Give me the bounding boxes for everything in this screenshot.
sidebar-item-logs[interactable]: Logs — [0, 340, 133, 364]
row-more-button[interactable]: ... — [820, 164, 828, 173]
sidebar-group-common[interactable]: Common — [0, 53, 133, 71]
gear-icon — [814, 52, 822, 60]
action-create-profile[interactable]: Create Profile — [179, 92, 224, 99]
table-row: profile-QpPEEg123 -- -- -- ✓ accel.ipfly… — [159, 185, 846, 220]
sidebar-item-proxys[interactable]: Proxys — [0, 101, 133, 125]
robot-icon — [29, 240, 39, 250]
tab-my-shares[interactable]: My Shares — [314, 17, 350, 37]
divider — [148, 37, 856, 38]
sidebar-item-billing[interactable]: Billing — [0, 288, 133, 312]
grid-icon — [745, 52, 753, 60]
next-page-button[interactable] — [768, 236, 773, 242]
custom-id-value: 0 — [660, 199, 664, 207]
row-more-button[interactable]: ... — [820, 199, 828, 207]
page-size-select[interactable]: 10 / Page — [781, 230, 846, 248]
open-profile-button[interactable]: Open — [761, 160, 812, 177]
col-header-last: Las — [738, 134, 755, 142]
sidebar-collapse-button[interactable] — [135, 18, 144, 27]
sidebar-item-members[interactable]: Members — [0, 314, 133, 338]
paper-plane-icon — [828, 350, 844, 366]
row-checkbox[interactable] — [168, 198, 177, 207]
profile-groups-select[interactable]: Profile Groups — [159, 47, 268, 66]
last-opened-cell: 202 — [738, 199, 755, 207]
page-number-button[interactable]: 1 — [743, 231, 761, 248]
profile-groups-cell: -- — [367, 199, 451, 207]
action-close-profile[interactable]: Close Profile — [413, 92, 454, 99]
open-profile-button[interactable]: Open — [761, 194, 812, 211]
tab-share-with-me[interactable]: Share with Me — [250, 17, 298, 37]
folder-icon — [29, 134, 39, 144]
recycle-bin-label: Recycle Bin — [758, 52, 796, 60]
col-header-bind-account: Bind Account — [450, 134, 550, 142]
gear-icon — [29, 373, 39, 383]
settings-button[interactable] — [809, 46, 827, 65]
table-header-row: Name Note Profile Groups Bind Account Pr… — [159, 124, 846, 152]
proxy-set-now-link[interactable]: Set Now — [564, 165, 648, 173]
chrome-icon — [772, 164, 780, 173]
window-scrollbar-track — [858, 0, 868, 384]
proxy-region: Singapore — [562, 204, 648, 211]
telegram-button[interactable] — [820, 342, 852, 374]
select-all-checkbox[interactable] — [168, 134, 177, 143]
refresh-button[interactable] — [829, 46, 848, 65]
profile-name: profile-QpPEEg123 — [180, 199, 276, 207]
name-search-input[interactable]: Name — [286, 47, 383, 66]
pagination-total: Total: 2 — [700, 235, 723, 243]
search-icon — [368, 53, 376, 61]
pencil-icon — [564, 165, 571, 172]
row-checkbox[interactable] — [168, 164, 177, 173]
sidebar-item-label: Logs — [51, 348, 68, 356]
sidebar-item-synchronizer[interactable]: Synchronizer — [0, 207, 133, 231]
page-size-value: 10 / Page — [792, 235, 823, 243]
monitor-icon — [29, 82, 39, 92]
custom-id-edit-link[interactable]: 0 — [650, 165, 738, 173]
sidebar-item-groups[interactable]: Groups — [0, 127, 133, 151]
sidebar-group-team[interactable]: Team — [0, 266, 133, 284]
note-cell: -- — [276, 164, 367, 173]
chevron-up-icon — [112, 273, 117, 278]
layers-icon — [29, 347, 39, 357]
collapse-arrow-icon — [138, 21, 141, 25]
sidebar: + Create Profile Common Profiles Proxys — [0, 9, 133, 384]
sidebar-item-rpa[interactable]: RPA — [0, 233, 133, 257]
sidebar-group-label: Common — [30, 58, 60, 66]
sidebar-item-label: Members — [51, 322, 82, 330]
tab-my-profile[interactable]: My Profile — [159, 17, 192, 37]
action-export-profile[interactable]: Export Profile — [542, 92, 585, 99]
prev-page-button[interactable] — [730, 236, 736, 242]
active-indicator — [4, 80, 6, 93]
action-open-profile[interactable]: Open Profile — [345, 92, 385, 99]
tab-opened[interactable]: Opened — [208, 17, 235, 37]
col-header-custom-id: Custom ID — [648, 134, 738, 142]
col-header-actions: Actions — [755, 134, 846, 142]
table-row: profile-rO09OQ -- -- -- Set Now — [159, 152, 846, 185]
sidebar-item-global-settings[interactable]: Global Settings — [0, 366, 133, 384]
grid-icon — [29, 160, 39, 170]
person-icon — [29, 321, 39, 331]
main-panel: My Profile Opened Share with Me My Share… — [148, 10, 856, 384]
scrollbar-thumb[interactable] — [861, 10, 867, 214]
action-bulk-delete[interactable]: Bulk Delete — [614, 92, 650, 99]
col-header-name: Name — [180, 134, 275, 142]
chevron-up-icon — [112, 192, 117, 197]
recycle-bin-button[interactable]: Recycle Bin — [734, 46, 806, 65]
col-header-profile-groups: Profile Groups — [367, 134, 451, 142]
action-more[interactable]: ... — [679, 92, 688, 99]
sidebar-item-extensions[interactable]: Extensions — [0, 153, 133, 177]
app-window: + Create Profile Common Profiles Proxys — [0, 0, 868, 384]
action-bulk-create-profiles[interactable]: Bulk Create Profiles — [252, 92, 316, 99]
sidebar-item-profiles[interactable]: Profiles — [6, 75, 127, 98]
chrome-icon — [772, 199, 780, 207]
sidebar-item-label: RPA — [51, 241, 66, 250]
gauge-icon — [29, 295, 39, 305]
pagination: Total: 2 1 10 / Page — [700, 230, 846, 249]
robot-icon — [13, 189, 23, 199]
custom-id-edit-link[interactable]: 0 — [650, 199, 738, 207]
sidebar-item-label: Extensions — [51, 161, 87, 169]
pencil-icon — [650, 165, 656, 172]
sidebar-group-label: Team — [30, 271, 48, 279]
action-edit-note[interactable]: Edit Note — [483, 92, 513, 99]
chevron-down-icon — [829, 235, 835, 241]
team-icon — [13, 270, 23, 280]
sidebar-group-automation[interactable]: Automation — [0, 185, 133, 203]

────────────────────

## WHAT IS NEEDED
Every line of the material should be transcribed without alteration.

## RESPONSE AREA
Give me the bounding boxes for everything in this screenshot.
sidebar-item-logs[interactable]: Logs — [0, 340, 133, 364]
row-more-button[interactable]: ... — [820, 164, 828, 173]
sidebar-group-common[interactable]: Common — [0, 53, 133, 71]
gear-icon — [814, 52, 822, 60]
action-create-profile[interactable]: Create Profile — [179, 92, 224, 99]
table-row: profile-QpPEEg123 -- -- -- ✓ accel.ipfly… — [159, 185, 846, 220]
sidebar-item-proxys[interactable]: Proxys — [0, 101, 133, 125]
robot-icon — [29, 240, 39, 250]
tab-my-shares[interactable]: My Shares — [314, 17, 350, 37]
divider — [148, 37, 856, 38]
sidebar-item-billing[interactable]: Billing — [0, 288, 133, 312]
grid-icon — [745, 52, 753, 60]
next-page-button[interactable] — [768, 236, 773, 242]
custom-id-value: 0 — [660, 199, 664, 207]
row-more-button[interactable]: ... — [820, 199, 828, 207]
page-size-select[interactable]: 10 / Page — [781, 230, 846, 248]
open-profile-button[interactable]: Open — [761, 160, 812, 177]
col-header-last: Las — [738, 134, 755, 142]
sidebar-collapse-button[interactable] — [135, 18, 144, 27]
sidebar-item-members[interactable]: Members — [0, 314, 133, 338]
paper-plane-icon — [828, 350, 844, 366]
row-checkbox[interactable] — [168, 198, 177, 207]
profile-groups-select[interactable]: Profile Groups — [159, 47, 268, 66]
last-opened-cell: 202 — [738, 199, 755, 207]
page-number-button[interactable]: 1 — [743, 231, 761, 248]
profile-groups-cell: -- — [367, 199, 451, 207]
action-close-profile[interactable]: Close Profile — [413, 92, 454, 99]
open-profile-button[interactable]: Open — [761, 194, 812, 211]
tab-share-with-me[interactable]: Share with Me — [250, 17, 298, 37]
folder-icon — [29, 134, 39, 144]
recycle-bin-label: Recycle Bin — [758, 52, 796, 60]
col-header-bind-account: Bind Account — [450, 134, 550, 142]
gear-icon — [29, 373, 39, 383]
settings-button[interactable] — [809, 46, 827, 65]
table-header-row: Name Note Profile Groups Bind Account Pr… — [159, 124, 846, 152]
proxy-set-now-link[interactable]: Set Now — [564, 165, 648, 173]
chrome-icon — [772, 164, 780, 173]
window-scrollbar-track — [858, 0, 868, 384]
proxy-region: Singapore — [562, 204, 648, 211]
telegram-button[interactable] — [820, 342, 852, 374]
select-all-checkbox[interactable] — [168, 134, 177, 143]
refresh-button[interactable] — [829, 46, 848, 65]
profile-name: profile-QpPEEg123 — [180, 199, 276, 207]
name-search-input[interactable]: Name — [286, 47, 383, 66]
pagination-total: Total: 2 — [700, 235, 723, 243]
search-icon — [368, 53, 376, 61]
pencil-icon — [564, 165, 571, 172]
row-checkbox[interactable] — [168, 164, 177, 173]
sidebar-item-label: Logs — [51, 348, 68, 356]
sidebar-item-synchronizer[interactable]: Synchronizer — [0, 207, 133, 231]
page-size-value: 10 / Page — [792, 235, 823, 243]
monitor-icon — [29, 82, 39, 92]
custom-id-edit-link[interactable]: 0 — [650, 165, 738, 173]
sidebar-item-groups[interactable]: Groups — [0, 127, 133, 151]
sidebar-group-team[interactable]: Team — [0, 266, 133, 284]
note-cell: -- — [276, 164, 367, 173]
chevron-up-icon — [112, 273, 117, 278]
layers-icon — [29, 347, 39, 357]
collapse-arrow-icon — [138, 21, 141, 25]
sidebar: + Create Profile Common Profiles Proxys — [0, 9, 133, 384]
sidebar-item-rpa[interactable]: RPA — [0, 233, 133, 257]
sidebar-group-label: Common — [30, 58, 60, 66]
sidebar-item-label: Members — [51, 322, 82, 330]
tab-my-profile[interactable]: My Profile — [159, 17, 192, 37]
action-export-profile[interactable]: Export Profile — [542, 92, 585, 99]
prev-page-button[interactable] — [730, 236, 736, 242]
active-indicator — [4, 80, 6, 93]
action-open-profile[interactable]: Open Profile — [345, 92, 385, 99]
tab-opened[interactable]: Opened — [208, 17, 235, 37]
col-header-custom-id: Custom ID — [648, 134, 738, 142]
col-header-actions: Actions — [755, 134, 846, 142]
table-row: profile-rO09OQ -- -- -- Set Now — [159, 152, 846, 185]
sidebar-item-global-settings[interactable]: Global Settings — [0, 366, 133, 384]
grid-icon — [29, 160, 39, 170]
person-icon — [29, 321, 39, 331]
main-panel: My Profile Opened Share with Me My Share… — [148, 10, 856, 384]
scrollbar-thumb[interactable] — [861, 10, 867, 214]
action-bulk-delete[interactable]: Bulk Delete — [614, 92, 650, 99]
col-header-name: Name — [180, 134, 275, 142]
chevron-up-icon — [112, 192, 117, 197]
recycle-bin-button[interactable]: Recycle Bin — [734, 46, 806, 65]
col-header-profile-groups: Profile Groups — [367, 134, 451, 142]
action-more[interactable]: ... — [679, 92, 688, 99]
sidebar-item-extensions[interactable]: Extensions — [0, 153, 133, 177]
app-window: + Create Profile Common Profiles Proxys — [0, 0, 868, 384]
action-bulk-create-profiles[interactable]: Bulk Create Profiles — [252, 92, 316, 99]
sidebar-item-profiles[interactable]: Profiles — [6, 75, 127, 98]
chrome-icon — [772, 199, 780, 207]
sidebar-item-label: RPA — [51, 241, 66, 250]
gauge-icon — [29, 295, 39, 305]
pagination: Total: 2 1 10 / Page — [700, 230, 846, 249]
robot-icon — [13, 189, 23, 199]
custom-id-edit-link[interactable]: 0 — [650, 199, 738, 207]
sidebar-item-label: Extensions — [51, 161, 87, 169]
pencil-icon — [650, 165, 656, 172]
sidebar-group-label: Team — [30, 271, 48, 279]
action-edit-note[interactable]: Edit Note — [483, 92, 513, 99]
chevron-down-icon — [829, 235, 835, 241]
team-icon — [13, 270, 23, 280]
sidebar-group-automation[interactable]: Automation — [0, 185, 133, 203]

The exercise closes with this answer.